A company can only pay fully franked dividends if it has paid enough corporate tax to cover the franking credits for the dividend. This requires careful management of the company’s franking account.
How do I report fully franked dividends on my Australian tax return
Fully franked dividends should be reported on your tax return under the dividend income section, along with the franking credits attached to them.
How can you help companies with fully franked dividends?
We help companies plan how they distribute their profits so they can get the most out of franking credits. Think of it as making sure they use a special tax benefit to the fullest.
What assistance do you provide to shareholders regarding fully franked dividends?
We give personalized advice to shareholders on how to use franking credits effectively. This means helping them understand how these credits can benefit their taxes.
What's your role in ensuring compliance with ATO regulations?
Our experts make sure that when companies give out fully franked dividends, they follow all the rules set by the ATO (Australian Taxation Office). This way, everything is done correctly and legally.
How can companies and shareholders benefit from fully franked dividends?
When companies and shareholders work together to use fully franked dividends, they can get the most out of their profits and tax credits. This helps both parties have a tax strategy that’s efficient and follows the rules, so everyone benefits.
What does managing a franking account for my company mean?
Managing a franking account for your company is like keeping track of a special savings account. This account holds credits that your company gets from paying taxes. You need to make sure there’s enough money in this account so that when your company pays dividends (profits to shareholders), those dividends can come with a tax benefit for the shareholders.
Why do shareholders need to consider their taxes when they get dividends?

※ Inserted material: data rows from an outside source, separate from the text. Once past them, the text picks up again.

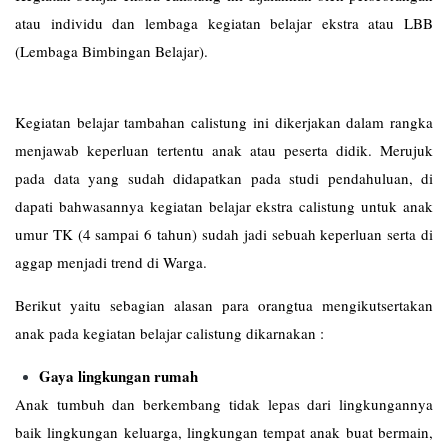
atau individu dan lembaga kegiatan belajar ekstra atau LBB
(Lembaga Bimbingan Belajar).
Kegiatan belajar tambahan calistung ini dikerjakan dalam rangka
menjawab keperluan tertentu anak atau peserta didik. Merujuk
pada data yang sudah didapatkan pada studi pendahuluan, di
dapati bahwasannya kegiatan belajar ekstra calistung untuk anak
umur TK (4 sampai 6 tahun) sudah jadi sebuah keperluan serta di
aggap menjadi trend di Warga.
Berikut yaitu sebagian alasan para orangtua mengikutsertakan
anak pada kegiatan belajar calistung dikarnakan :
Gaya lingkungan rumah
Anak tumbuh dan berkembang tidak lepas dari lingkungannya
baik lingkungan keluarga, lingkungan tempat anak buat bermain,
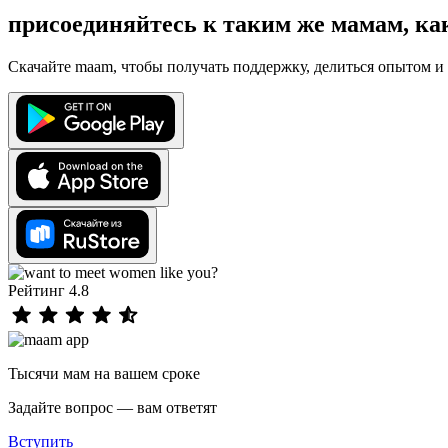
присоединяйтесь к таким же мамам, ка
Скачайте maam, чтобы получать поддержку, делиться опытом и 
Рейтинг 4.8
Тысячи мам на вашем сроке
Задайте вопрос — вам ответят
Вступить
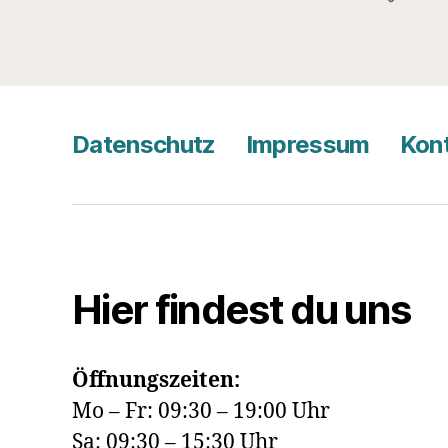
Datenschutz
Impressum
Kon
Hier findest du uns
Öffnungszeiten:
Mo – Fr: 09:30 – 19:00 Uhr
Sa: 09:30 – 15:30 Uhr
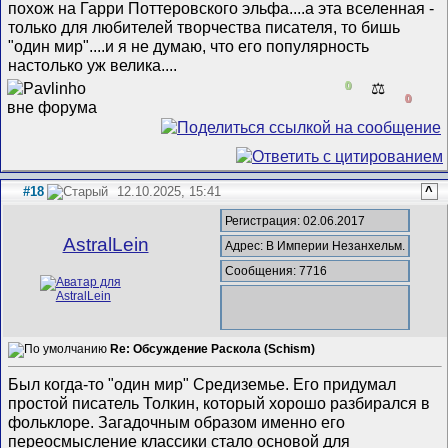
похож на Гарри Поттеровского эльфа....а эта вселенная -
только для любителей творчества писателя, то бишь
"один мир"....и я не думаю, что его популярность
настолько уж велика....
0
⚖️
0
#18
12.10.2025, 15:41
^
Регистрация: 02.06.2017
AstralLein
Адрес: В Империи Незанхельм.
Сообщения: 7716
Re: Обсуждение Раскола (Schism)
Был когда-то "один мир" Средиземье. Его придумал
простой писатель Толкин, который хорошо разбирался в
фольклоре. Загадочным образом именно его
переосмысление классики стало основой для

When you receive dividends, it’s important to know that there are two parts to them: the money you get as dividends and something called “franking credits.” These credits represent the taxes your company has already paid. To make the most of this, you should consider your personal tax situation because it can affect how much tax you owe or get refunded.
What should I do with dividends and franking credits on my tax return?
When you file your tax return, don’t forget to include both the money you received as dividends and the franking credits. This ensures you get the right tax benefit or pay the correct amount of tax. It’s like reporting all your income accurately so you don’t have any tax issues.